Taco de Wolff

Data Scientist

Domain independent htaccess

Published on October 02, 2014

Since URL canonicalization is quite important, according to Google for example, you should use an htaccess file to route some URLs. Using the mod_rewrite extension in Apache we can redirect URLs either explicitly (issue HTTP code 301 - Moved Permanently) or implicitly (rewrite internally).

As a programmer of mostly tools and not specific websites, I encountered many cases where I needed the htaccess file to be usefull for any site. So it has to be domain independent and directory independent. Apparently not many people need this because information about this is scarce. Hereby a collection including explaination of rules in this order used by this site.

General part

You should always enclose mod_rewrite related rules within the if-statement or else the website will give a 500 - Internal Server Error when the module is not loaded! Within the if-statement, rewriting is enabled, we set the environment variable BASE and we set the rewrite rules as discussed below.

<IfModule mod_rewrite.c>
	RewriteEngine on
	RewriteBase /

	# get rewrite base manually
	RewriteCond $0#%{REQUEST_URI} ^([^#]*)#(.*)/?\1$
	RewriteRule ^.*$ - [E=BASE:%2]

	# rewrite rules as shown below are put here

The manual extraction of the base directory makes it possible to make the htaccess file work directory independent.

The condition uses $0 which is a backreference to the complete match in the rule. Then we append the request URI after a hash, because a hash never appears in either of the variables. The pattern tries to find the difference between both variables (%{REQUEST_URI} ends with $0) and extracts the path relative to this directory. The rule puts this in ENV:BASE. The /? part in the pattern is when \1 is empty which can have a trailing slash.

With the BASE variable becomes /dir/dir-with-this-htaccess, REQUEST_URI being /relative-dir/page.

Disable HTTPS

Either you disable or enable HTTPS (for certain pages) for your site. Since I run a simple site I disable it entirely.

# disable https
RewriteCond %{HTTPS} on
RewriteRule ^ http://%{HTTP_HOST}%{REQUEST_URI} [L,R=301]

Omitting www from domain

I prefer to omit the www. part from Because the www subdomain is used so often, it’s better to save space.

# omit www
RewriteCond %{HTTP_HOST} ^www\.(.+)$ [NC]
RewriteRule ^ http://%1%{REQUEST_URI} [L,R=301]

The condition ensures that the host starts with www. (not case sensitive). The rest of the hostname is put in variable %1. The rule matches to everything, omits the www. and appends the request URI; 301 hard redirect.

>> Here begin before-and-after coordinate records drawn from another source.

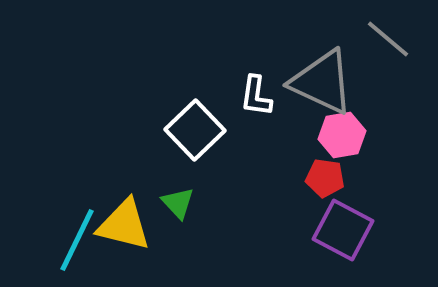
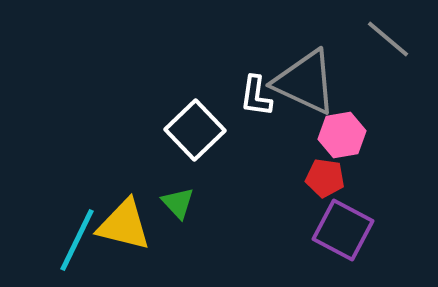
gray triangle: moved 17 px left
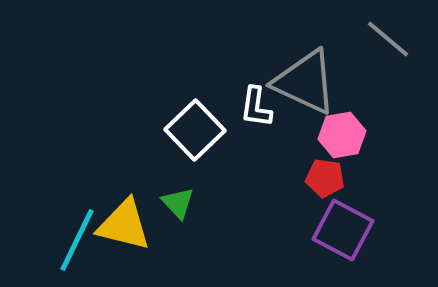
white L-shape: moved 11 px down
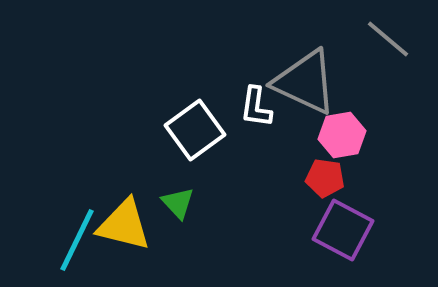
white square: rotated 8 degrees clockwise
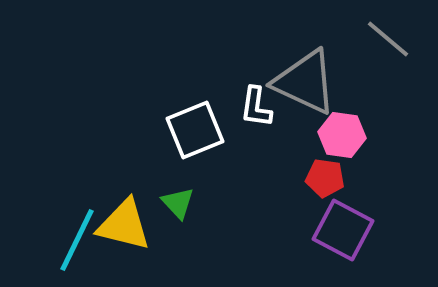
white square: rotated 14 degrees clockwise
pink hexagon: rotated 18 degrees clockwise
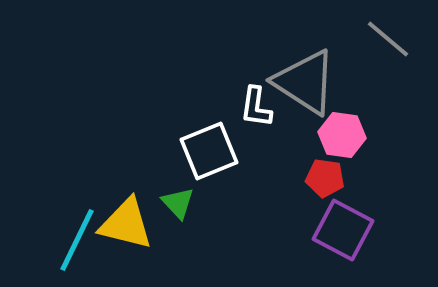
gray triangle: rotated 8 degrees clockwise
white square: moved 14 px right, 21 px down
yellow triangle: moved 2 px right, 1 px up
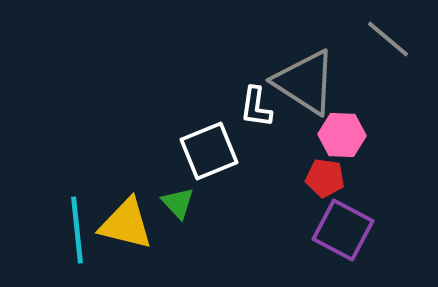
pink hexagon: rotated 6 degrees counterclockwise
cyan line: moved 10 px up; rotated 32 degrees counterclockwise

Redirect index.html to root

Omitting the index.html is possible because using the DirectoryIndex directive Apache automatically opens the index file if you request a directory.

# omit index.html
RewriteRule ^(.*)index(\.html)?$ %{ENV:BASE}$1/ [L,R=301]

Omit extensions

I only use HTML files with my static website generator, but you can easily add other extensions.

# omit .html
RewriteCond %{THE_REQUEST} ^GET\ .*\.html\ HTTP
RewriteCond %{REQUEST_URI} ^(.*)\.html$
RewriteRule ^ http://%{HTTP_HOST}%1 [L,R=301]

RewriteCond %{REQUEST_FILENAME} !-f
RewriteCond %{REQUEST_FILENAME}.html -f
RewriteRule ^ %{REQUEST_FILENAME}.html [L]

First rewrite catches all requests which have .html appended and rewrite those. Then internally redirect such requests to the actual files.

Handle 404’s

If your DocumentRoot is properly set to the root directory of your site, you can simply use the following.

ErrorDocument 404 /404.html

If not, this redirects to 404.html in the same directory as .htaccess when the requested file does not exist. But it doesn’t send a 404 - Not Found HTTP code like the code above does.

# handle 404
RewriteCond %{REQUEST_FILENAME}index.html !-f
RewriteRule /$ http://%{HTTP_HOST}%{ENV:BASE}404 [L,R=301]
RewriteCond %{REQUEST_FILENAME} !-f
RewriteCond %{REQUEST_FILENAME}.html !-f
RewriteRule [^/]$ http://%{HTTP_HOST}%{ENV:BASE}404 [L,R=301]

First match non-existing index files, then handle the rest.